I agree with the general logic behind this, however I think that right now the greatest threat is the Others, who give every indication of being personified forces of nature out of balance that threaten to exterminate all living things. (Old Nan said that they "hated ... every creature with hot blood in its veins," but "hate" may be part of the personification. I also doubt that many plants would survive their Long Winter, FWIW.)

I agree that the dragons and all of the fire magic are a form of imbalance on the other side, but at the moment three individual dragons have much less potential to cause apocalyptic destruction, so they might still be used as tools in the defeat of the Others - and hopefully destroyed in the process, as the magics of ice and fire mutually annihilate each other, paving the way for some kind of calmer equilibrium to be restored.

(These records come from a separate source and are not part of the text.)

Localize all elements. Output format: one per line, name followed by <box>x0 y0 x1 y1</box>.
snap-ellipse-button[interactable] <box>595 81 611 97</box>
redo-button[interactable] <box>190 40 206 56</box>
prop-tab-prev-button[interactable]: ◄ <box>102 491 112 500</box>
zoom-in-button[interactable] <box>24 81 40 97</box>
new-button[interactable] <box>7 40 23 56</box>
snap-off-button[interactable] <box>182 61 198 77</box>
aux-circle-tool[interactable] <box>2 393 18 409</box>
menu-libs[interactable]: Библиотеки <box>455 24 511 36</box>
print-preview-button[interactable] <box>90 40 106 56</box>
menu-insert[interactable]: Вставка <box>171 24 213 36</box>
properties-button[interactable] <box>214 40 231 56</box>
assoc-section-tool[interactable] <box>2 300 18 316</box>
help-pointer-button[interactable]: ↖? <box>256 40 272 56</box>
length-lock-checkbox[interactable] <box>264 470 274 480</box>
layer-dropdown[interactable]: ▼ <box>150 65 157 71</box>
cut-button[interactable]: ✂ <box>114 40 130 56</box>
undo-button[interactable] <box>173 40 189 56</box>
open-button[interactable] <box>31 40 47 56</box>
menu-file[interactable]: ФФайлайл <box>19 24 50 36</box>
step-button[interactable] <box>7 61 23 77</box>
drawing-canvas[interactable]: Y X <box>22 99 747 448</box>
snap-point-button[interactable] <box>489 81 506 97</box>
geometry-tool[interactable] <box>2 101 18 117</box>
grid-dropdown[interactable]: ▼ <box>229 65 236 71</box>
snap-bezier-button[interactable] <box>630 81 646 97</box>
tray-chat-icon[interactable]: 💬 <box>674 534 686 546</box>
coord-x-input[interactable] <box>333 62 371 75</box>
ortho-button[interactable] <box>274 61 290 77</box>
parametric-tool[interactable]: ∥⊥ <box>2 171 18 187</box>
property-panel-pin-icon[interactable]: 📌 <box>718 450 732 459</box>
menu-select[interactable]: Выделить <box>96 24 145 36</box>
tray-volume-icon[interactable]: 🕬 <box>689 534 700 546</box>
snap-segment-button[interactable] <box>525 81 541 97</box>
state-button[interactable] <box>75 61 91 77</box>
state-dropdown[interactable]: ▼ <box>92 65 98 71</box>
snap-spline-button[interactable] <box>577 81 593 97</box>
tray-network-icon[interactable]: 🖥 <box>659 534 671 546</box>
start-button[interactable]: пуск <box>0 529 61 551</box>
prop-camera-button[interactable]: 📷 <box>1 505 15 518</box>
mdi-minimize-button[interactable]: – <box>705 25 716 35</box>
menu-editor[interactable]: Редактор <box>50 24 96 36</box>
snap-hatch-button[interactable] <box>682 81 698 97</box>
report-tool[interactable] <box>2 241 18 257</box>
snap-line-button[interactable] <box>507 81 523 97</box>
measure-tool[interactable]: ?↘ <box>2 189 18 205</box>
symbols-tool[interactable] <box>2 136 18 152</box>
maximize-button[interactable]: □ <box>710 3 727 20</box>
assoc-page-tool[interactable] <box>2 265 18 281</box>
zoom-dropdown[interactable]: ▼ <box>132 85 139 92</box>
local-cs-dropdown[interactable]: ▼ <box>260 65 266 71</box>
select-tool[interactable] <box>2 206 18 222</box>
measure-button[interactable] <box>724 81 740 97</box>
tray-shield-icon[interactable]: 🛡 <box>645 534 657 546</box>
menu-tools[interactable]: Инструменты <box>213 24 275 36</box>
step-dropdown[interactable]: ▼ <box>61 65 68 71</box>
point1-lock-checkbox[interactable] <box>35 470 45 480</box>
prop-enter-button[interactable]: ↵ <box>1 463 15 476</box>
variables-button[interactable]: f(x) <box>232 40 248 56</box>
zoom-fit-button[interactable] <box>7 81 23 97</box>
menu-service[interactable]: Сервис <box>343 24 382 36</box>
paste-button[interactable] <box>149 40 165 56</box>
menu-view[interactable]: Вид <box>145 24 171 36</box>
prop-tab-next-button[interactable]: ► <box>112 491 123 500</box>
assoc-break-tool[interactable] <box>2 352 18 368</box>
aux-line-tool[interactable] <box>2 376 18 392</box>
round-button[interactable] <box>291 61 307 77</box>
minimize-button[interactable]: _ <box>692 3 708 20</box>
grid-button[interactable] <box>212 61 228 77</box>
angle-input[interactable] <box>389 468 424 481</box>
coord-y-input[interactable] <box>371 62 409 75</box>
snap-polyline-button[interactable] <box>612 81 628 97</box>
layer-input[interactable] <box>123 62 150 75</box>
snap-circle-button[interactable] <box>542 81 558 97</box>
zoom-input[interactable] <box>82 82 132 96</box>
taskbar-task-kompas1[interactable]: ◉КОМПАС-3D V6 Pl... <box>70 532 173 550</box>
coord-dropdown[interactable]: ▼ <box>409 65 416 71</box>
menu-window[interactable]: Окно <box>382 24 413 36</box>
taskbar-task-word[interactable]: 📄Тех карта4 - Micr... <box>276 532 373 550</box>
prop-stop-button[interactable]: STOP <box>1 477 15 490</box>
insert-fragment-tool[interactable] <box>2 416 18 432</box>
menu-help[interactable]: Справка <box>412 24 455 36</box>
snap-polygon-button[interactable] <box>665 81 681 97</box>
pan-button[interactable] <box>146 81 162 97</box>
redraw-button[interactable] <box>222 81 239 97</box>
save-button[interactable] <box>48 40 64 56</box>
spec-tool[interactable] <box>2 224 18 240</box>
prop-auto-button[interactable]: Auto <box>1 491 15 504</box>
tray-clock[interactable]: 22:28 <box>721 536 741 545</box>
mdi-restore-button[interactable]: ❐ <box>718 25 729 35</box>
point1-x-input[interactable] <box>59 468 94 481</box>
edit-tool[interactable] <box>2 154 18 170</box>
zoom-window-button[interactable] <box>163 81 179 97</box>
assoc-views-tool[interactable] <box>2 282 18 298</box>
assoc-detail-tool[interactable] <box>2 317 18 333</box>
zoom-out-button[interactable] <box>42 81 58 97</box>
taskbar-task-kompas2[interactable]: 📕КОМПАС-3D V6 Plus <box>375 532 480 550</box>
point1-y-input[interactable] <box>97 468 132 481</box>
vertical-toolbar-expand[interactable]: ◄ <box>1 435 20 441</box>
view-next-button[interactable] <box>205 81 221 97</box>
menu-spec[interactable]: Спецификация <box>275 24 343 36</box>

And I know that some people might disagree, but I see Dany as at least having the potential to recognize that the threat of all life being exterminated is more important than her juvenile dreams of conquest, and agree to use her dragons against the Others. If the Others hadn't returned, she and her dragons might indeed be the greatest threat to Westeros, but changes in circumstances can inspire changes in characters, and she might just rise above the "fire and blood" conquest ethos of her Targ ancestors, just as some of the other characters might rise above the petty game of thrones that they've been playing, also at great cost in human blood. At least I'm hoping so.

Sort of like global warming in the real world. It should inspire us to rise above our petty politics and power plays, etc. It hasn't really so far, but conditions probably haven't really gotten apocalyptic enough yet for the majority to realize that it really is an existential threat.